WheatonCS / Lexos

Python/Flask-based website for text analysis workflow. Previous (stable) release is live at:
http://lexos.wheatoncollege.edu
MIT License
120 stars 20 forks source link

I think we may need to release 2.5 #272

Closed czhang03 closed 8 years ago

czhang03 commented 8 years ago

https://github.com/WheatonCS/Lexos/releases after one year, this is still a draft, and no download is provided.

scottkleinman commented 8 years ago

If we're hoping that release 3.0 will come this summer, we'll need to figure our what exactly was changed for release 2.5. There are some important UI improvements in the works (Bootstrap layout, improved data tables, and much improved Select interface), but I'm not sure whether we should wait until they are finished for version 2.5 or make them part of version 3.0.
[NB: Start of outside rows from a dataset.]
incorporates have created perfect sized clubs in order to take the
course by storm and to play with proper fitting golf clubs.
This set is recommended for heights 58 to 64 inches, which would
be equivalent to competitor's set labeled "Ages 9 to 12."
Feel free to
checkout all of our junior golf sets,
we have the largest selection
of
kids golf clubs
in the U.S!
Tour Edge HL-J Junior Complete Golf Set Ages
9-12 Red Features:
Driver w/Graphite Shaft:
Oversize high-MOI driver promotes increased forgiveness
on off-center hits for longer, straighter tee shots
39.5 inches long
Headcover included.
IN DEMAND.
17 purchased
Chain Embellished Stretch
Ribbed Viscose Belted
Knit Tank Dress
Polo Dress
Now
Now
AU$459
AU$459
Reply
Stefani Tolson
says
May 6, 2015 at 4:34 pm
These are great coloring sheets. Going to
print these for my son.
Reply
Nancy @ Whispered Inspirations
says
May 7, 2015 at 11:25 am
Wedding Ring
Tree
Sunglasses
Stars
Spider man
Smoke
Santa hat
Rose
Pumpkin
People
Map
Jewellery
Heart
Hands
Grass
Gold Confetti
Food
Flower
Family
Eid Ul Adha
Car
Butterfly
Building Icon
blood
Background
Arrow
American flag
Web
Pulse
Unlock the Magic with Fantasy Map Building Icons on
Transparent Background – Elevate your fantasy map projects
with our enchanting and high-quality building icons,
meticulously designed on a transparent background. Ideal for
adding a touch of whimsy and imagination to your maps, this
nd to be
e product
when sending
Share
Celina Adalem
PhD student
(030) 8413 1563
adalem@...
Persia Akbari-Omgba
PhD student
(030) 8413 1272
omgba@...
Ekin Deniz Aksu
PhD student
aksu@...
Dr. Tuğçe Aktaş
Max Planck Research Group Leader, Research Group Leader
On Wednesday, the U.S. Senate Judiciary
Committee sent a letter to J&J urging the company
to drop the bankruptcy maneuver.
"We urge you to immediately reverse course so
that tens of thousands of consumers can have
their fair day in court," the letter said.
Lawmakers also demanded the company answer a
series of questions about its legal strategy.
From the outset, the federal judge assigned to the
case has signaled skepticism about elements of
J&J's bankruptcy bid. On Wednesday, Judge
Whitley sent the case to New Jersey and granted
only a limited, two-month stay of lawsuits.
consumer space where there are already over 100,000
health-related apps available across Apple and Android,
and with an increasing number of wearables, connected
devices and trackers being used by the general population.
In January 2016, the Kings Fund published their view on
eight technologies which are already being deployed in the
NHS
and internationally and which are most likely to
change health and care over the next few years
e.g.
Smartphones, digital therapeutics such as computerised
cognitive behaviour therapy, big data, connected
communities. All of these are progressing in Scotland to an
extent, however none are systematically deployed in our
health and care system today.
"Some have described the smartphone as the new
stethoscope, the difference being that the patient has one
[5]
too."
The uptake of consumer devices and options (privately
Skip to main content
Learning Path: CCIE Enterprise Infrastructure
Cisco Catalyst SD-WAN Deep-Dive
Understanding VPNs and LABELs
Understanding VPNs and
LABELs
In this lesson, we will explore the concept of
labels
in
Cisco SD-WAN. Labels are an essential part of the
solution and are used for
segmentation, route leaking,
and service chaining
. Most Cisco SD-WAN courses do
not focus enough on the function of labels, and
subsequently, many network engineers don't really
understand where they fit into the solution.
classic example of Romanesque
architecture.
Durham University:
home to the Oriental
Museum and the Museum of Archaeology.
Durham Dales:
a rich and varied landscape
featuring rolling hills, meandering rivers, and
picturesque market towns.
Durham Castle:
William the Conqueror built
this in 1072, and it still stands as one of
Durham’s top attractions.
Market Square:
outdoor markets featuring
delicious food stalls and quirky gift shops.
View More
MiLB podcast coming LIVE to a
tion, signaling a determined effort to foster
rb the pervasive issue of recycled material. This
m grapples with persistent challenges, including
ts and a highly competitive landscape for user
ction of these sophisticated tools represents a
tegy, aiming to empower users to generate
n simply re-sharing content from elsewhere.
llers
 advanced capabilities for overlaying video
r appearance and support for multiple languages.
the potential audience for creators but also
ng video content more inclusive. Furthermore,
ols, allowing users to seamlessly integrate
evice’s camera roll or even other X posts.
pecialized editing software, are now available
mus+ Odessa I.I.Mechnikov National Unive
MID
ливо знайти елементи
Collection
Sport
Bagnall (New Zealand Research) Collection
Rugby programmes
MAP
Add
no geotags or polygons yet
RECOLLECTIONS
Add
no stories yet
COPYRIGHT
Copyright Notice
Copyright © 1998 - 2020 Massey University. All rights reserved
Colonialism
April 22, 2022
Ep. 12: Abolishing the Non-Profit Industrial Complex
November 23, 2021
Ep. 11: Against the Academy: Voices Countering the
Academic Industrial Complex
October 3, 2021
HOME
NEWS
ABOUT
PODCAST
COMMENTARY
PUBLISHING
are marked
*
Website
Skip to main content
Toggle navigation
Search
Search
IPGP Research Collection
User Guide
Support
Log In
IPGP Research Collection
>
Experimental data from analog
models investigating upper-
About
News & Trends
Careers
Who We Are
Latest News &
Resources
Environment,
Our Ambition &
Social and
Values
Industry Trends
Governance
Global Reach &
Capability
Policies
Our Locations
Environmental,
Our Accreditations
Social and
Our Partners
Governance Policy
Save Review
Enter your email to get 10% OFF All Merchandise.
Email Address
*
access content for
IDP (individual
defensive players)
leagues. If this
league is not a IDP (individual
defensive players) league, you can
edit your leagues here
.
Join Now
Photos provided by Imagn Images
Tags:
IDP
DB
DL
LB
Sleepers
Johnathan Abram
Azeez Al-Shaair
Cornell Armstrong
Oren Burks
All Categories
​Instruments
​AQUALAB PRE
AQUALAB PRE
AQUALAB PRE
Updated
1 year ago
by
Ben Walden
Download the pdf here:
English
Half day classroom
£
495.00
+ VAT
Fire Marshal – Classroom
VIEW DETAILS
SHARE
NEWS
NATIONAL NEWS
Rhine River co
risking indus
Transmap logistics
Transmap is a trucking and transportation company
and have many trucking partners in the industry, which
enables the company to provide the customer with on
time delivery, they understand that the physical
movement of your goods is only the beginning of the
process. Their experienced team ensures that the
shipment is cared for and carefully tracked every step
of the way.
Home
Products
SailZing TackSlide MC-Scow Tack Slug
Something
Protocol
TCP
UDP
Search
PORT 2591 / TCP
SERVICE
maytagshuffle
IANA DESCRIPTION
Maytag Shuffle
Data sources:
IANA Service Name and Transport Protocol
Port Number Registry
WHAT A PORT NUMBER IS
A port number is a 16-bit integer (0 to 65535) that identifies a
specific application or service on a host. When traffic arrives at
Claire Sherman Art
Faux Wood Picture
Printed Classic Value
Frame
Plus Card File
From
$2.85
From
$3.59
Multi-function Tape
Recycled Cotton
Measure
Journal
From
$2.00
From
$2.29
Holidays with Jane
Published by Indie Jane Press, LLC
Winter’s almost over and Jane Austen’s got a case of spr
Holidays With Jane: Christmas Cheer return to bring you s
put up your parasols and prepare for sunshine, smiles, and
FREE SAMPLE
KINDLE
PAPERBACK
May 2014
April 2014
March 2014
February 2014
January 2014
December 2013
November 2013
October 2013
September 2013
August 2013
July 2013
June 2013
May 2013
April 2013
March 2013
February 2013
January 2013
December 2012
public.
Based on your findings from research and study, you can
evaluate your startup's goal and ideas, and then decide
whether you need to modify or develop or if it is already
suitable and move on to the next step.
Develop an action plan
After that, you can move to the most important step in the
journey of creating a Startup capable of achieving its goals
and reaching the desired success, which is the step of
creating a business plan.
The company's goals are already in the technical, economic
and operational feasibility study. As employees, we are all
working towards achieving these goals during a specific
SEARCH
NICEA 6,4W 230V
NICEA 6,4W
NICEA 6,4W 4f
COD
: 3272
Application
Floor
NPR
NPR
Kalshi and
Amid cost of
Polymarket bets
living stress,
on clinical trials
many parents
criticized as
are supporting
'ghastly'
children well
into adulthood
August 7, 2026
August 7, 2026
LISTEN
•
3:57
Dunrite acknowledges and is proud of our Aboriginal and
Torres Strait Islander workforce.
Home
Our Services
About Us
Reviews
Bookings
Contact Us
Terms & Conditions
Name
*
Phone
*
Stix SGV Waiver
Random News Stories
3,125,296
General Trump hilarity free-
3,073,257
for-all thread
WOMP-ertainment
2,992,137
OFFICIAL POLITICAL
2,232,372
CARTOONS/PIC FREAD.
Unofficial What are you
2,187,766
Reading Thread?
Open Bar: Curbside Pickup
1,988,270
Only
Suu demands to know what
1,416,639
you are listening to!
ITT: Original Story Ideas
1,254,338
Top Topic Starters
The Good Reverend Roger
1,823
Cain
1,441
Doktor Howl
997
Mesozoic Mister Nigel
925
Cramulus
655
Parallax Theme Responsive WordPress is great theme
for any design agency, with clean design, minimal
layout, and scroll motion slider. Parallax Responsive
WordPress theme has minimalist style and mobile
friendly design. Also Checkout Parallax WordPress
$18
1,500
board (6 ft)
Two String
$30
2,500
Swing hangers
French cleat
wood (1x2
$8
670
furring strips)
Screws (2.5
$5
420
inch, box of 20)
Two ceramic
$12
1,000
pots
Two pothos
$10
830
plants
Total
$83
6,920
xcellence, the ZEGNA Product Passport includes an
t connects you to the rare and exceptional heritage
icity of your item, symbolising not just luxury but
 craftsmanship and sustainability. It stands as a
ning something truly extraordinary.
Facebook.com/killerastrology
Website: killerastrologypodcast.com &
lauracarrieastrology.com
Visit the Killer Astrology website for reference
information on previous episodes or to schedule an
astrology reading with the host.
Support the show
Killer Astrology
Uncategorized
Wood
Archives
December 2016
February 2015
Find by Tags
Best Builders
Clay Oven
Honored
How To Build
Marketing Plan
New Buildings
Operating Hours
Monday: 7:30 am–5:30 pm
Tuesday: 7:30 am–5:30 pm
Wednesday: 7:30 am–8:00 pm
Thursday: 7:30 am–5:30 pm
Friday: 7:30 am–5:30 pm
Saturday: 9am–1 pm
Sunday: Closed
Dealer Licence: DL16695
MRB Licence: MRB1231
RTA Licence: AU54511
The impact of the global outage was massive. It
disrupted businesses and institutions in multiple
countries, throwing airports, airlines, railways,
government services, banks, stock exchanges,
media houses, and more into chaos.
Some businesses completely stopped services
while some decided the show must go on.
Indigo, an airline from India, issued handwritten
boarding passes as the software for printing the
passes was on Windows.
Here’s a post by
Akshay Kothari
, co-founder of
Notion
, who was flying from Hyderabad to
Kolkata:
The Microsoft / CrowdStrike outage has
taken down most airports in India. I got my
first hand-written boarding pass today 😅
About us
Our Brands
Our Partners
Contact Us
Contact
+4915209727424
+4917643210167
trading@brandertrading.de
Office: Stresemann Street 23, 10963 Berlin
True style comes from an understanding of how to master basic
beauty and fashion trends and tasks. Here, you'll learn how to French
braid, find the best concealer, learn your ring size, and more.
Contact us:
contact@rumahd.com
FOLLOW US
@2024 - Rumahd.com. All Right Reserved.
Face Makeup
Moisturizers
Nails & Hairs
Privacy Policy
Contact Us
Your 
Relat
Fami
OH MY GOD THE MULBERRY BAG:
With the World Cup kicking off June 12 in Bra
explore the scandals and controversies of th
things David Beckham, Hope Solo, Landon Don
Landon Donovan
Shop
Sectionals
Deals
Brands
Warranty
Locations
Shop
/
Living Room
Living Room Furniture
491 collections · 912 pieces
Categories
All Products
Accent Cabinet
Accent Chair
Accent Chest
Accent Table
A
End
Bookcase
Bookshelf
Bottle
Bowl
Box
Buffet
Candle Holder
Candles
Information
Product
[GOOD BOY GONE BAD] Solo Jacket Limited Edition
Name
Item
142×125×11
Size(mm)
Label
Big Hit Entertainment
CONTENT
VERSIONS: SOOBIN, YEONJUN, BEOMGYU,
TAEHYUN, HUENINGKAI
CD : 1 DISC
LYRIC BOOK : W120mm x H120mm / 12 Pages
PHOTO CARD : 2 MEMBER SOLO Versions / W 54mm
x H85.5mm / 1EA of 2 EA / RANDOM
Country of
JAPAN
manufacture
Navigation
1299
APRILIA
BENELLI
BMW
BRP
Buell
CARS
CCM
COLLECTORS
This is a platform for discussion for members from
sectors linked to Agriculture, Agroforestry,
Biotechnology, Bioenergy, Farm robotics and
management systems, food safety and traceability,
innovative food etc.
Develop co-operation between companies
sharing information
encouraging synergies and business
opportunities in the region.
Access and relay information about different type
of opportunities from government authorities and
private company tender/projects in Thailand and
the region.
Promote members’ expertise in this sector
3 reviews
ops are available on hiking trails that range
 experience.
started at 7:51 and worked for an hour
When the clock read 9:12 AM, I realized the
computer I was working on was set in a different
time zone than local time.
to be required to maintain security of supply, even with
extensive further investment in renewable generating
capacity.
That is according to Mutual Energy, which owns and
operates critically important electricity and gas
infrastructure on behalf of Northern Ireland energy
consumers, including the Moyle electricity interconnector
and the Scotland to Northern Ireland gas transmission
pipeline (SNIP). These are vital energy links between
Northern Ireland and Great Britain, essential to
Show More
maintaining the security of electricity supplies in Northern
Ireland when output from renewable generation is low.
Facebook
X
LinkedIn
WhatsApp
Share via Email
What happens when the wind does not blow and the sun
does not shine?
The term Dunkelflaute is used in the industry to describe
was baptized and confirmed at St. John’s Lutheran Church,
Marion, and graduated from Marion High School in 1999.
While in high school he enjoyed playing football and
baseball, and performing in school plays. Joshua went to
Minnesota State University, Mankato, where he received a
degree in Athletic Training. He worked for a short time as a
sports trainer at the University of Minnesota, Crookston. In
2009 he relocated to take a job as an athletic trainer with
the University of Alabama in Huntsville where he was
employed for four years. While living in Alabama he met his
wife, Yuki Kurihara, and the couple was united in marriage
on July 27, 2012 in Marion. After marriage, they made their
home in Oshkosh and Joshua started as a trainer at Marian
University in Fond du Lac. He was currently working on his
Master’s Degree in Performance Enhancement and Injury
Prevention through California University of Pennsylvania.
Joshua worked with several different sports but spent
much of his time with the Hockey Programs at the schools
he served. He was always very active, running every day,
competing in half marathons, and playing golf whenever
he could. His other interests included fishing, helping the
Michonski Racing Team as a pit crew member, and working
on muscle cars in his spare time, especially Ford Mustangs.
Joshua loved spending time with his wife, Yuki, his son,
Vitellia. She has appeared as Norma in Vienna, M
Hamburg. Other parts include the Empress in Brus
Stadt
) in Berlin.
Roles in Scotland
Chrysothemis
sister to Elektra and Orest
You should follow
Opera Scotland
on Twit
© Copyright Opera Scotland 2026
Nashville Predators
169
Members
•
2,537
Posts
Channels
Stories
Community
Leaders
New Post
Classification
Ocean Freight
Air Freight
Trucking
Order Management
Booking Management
czhang03 commented 8 years ago

I think once we started 3.0 development, the master branch will become unstable, therefore I think that a release with the downloads will give people a stable version with as much feature as possible (dev branch can solve this issue too, but that is kind of complicated.

mleblanc321 commented 8 years ago

thanks for raising the issue, cheng; i agree that we should make a v2.x release before the summer work starts; i am spending the next few days at a conference and will spend some time on Lexos (at least, at a macroscopic level, e.g., i am studying k-means so i can better "explain" it to others);

but "releasing" makes me alil' nervous for at least 3 items: (0) i really like scott's new work on UI; i know it is not "completely done"; but when are we ever "done"? could we release now (very soon) given the present state? (note i am talking about releasing scott's bootstrap version (https://github.com/scottkleinman/Lexos-Bootstrap) (1) similarity query is just too slow; i have not had time to address this; not sure it should even be included? (2) top-words has a Beta flag on it (rightly so); should this still be included?

czhang03 commented 8 years ago

I will have no problem for top-word to be commented out if need to. That will be you guys decision.

czhang03 commented 8 years ago

or, we can just comment out the link, and address that on the release message, if someone really need it, they can go to /topwords, nevertheless I think that topwords has a far more solid math foundation than greyword did...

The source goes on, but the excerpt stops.